A surfer who rode the Severn Bore for more than seven miles broke a world surfing record, it has been confirmed.
This year's spring tides have brought impressive four-star bores
Railway engineer Steve King's trip on the tidal wave was the longest continuous surf ride according to the British Surfing Association.
Mr King, 41, of Saul, Gloucestershire, took an hour and 16 minutes to complete the journey, reaching speeds of up to 20mph, on Friday 30 March.
The previous record was held by Brazilian surfer Serghino Laus.
Mr Laus - a friend of Mr King - rode a tide on the Araguari river in Brazil, for 6.3 miles.

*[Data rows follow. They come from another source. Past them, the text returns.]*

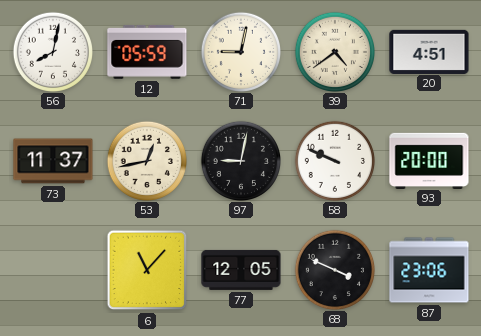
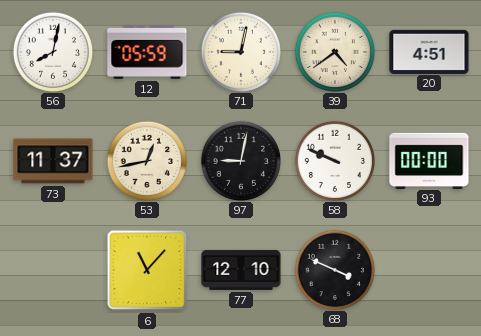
93: 20:00 -> 00:00
77: 12:05 -> 12:10
87: 23:06 -> none
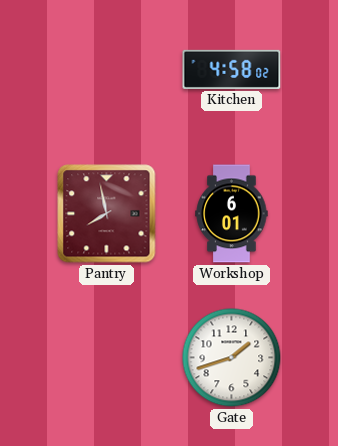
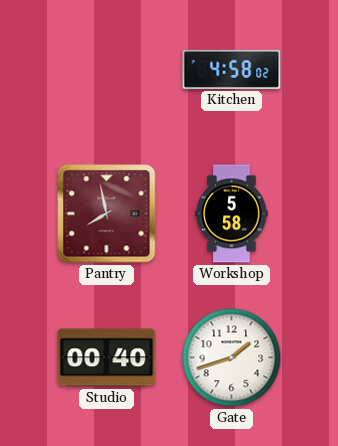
Workshop: 6:01 -> 5:58
Studio: none -> 00:40
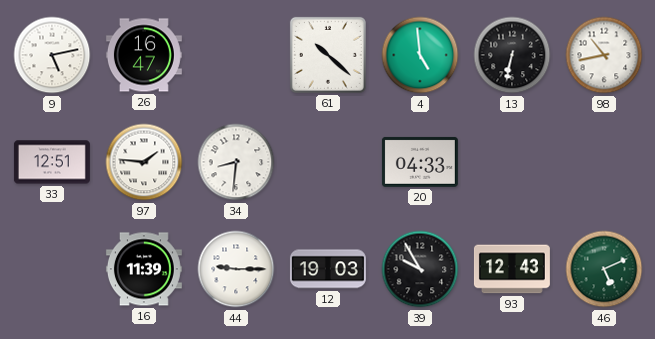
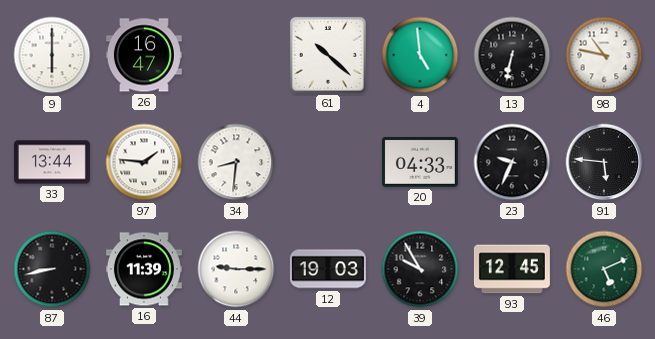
9: 5:13 -> 6:00
98: 10:43 -> 10:47
33: 12:51 -> 13:44
23: none -> 9:34
91: none -> 5:46
87: none -> 8:43
93: 12:43 -> 12:45
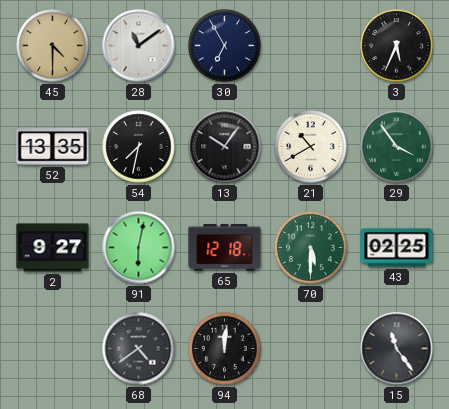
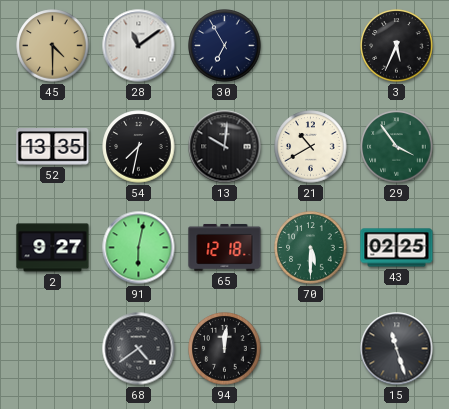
13: 10:06 -> 10:01
15: 11:24 -> 11:27
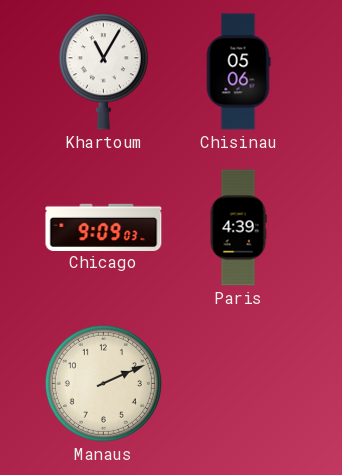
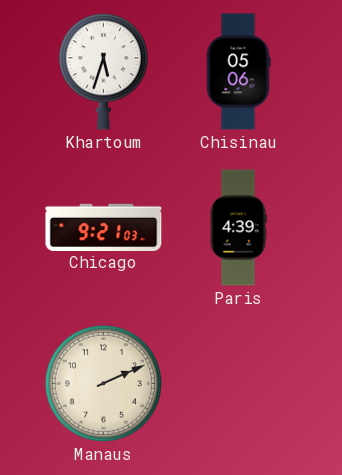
Khartoum: 11:05 -> 5:33
Chicago: 9:09 -> 9:21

The Severn Estuary has the second highest tidal range in the world - the Severn Bore can reach up to 2m (6ft) in height, particularly during spring tides.
Hundreds of surfers and sightseers come to the river to watch or ride the tide - Mr King has surfed it more than 100 times in 20 years.
He said: "I hadn't planned to go for a record attempt because I didn't think the conditions were that good, but I had been going for a distance, hadn't fallen off and the wave still hadn't broken.
"I thought 'hang on' there a good chance of breaking the record here.
"It takes some skill but it also takes a lot of luck to surf the bore.
"There was nobody more surprised than me when I realised I had broken the record.
"It was totally unexpected and it was doubly pleasing to break it in my own back yard."